The bump might have a single hair coming out of it, Dr. Georgopoulos says, as well as a tiny divot. But it’s possible for someone to walk around with a dermoid cyst without knowing it for a long time. “Even ones on the face can be pretty inconspicuous,” Dr. Georgopoulos says.
As another example, dermoid cysts on the ovaries can hang around for a while before being caught, often in a person’s 20s or 30s, Dr. Greenberg says. It’s not uncommon for ovarian dermoid cysts to be found incidentally during an MRI or ultrasound for something else, Susan Khalil, M.D., an ob/gyn at Mount Sinai, tells SELF. (Because of the unusual tissue, they’re pretty easily identifiable on imaging tests, Dr. Greenberg says.)
Dermoid cysts are generally harmless. But if they get large enough or are in a certain spot, they can cause symptoms.
What those symptoms are depends on where the cyst is located.
Large dermoid cysts found in the neck, for instance, could put pressure on nearby structures in the throat, like the vocal cords or trachea, causing voice changes or trouble breathing or swallowing, according to Dr. Georgopoulos.

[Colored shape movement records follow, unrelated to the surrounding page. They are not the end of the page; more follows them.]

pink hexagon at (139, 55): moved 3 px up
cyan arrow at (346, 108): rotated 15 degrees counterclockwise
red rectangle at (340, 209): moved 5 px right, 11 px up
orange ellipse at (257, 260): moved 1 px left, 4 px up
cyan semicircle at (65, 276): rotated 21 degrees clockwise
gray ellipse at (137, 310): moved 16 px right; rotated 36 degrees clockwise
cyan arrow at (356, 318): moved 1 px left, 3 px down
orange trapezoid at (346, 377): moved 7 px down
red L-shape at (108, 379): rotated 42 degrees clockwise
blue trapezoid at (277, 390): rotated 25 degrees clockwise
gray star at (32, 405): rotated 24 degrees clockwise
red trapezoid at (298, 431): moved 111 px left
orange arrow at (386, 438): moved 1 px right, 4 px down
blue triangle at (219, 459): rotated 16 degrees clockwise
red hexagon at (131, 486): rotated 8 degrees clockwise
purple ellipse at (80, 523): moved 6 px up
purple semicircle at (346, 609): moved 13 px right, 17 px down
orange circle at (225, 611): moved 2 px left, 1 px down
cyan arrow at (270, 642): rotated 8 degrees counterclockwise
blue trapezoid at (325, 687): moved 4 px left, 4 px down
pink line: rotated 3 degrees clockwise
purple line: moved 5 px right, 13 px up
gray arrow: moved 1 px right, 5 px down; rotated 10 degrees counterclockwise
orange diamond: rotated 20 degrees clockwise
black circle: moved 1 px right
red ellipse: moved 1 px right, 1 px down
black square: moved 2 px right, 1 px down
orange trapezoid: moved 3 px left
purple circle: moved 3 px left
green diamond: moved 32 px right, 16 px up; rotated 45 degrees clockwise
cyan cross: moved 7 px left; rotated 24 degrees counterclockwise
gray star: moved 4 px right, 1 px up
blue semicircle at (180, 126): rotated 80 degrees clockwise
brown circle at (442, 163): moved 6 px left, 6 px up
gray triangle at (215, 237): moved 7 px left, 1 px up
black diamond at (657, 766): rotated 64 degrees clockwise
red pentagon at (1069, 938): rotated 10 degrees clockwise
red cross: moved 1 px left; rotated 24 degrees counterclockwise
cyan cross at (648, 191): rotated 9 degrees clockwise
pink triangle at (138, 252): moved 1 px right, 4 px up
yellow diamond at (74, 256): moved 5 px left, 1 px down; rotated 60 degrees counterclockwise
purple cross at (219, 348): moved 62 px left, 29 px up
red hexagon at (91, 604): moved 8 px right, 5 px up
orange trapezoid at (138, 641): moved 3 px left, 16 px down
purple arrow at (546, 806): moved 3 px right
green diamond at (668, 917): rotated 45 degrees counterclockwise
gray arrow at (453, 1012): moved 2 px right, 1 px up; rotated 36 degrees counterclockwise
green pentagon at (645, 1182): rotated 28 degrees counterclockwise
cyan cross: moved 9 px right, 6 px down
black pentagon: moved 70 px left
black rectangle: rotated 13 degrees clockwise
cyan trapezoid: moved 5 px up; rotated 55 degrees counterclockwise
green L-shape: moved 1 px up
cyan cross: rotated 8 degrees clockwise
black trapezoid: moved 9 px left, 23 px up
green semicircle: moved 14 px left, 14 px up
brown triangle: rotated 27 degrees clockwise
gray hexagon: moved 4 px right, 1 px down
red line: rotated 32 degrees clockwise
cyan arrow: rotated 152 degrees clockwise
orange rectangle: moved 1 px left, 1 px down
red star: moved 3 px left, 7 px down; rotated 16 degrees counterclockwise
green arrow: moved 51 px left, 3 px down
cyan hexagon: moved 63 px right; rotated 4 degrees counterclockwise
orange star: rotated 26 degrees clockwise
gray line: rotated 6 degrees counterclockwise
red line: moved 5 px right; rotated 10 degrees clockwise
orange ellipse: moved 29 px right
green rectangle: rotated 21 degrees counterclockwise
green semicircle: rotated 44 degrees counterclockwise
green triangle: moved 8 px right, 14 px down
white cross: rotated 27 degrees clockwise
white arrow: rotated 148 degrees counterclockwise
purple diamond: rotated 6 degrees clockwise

Dermoid cysts in the brain or along the spine can cause neurologic symptoms like weakness or headache, Dr. Colley says.
And a dermoid cyst on an ovary can cause the organ to twist on itself like a kinked garden hose, Dr. Khalil explains. This is called ovarian torsion, and it can lead to symptoms like severe pain, nausea, and vomiting, according to the Mayo Clinic. Ovarian dermoid cysts can also rupture, potentially causing symptoms like intense pain and bleeding.
Whether or not a dermoid cyst is causing any symptoms, they are usually removed to prevent any trouble down the line.
Even if it’s not presenting any issues now, the cyst can continue to expand, Dr. Colley says, as well as produce debris like oil and skin cells. If the cyst is close to the surface, where bacteria could get in, there is also the potential for infection, Dr. Georgopoulos says. And once a cyst grows large or becomes infected, it typically becomes more difficult to remove, Dr. Colley says. So, if your doctor realizes that you have a dermoid cyst, they may recommend you have it surgically removed now to prevent possible complications in the future.
However, this depends on factors like the size of the cyst and where it is, and about weighing the costs and benefits of removing the cyst, Dr. Khalil explains. For instance, if someone has a smaller dermoid cyst on one of their ovaries, their doctor will need to determine if they can remove the cyst without removing the entire ovary or potentially affecting fertility, if that’s something that matters to the patient, in which case the doctor may opt for watchful waiting. So, if you have a dermoid cyst (or any cyst at all, really), a thorough discussion with your doctor can help you decide what to do.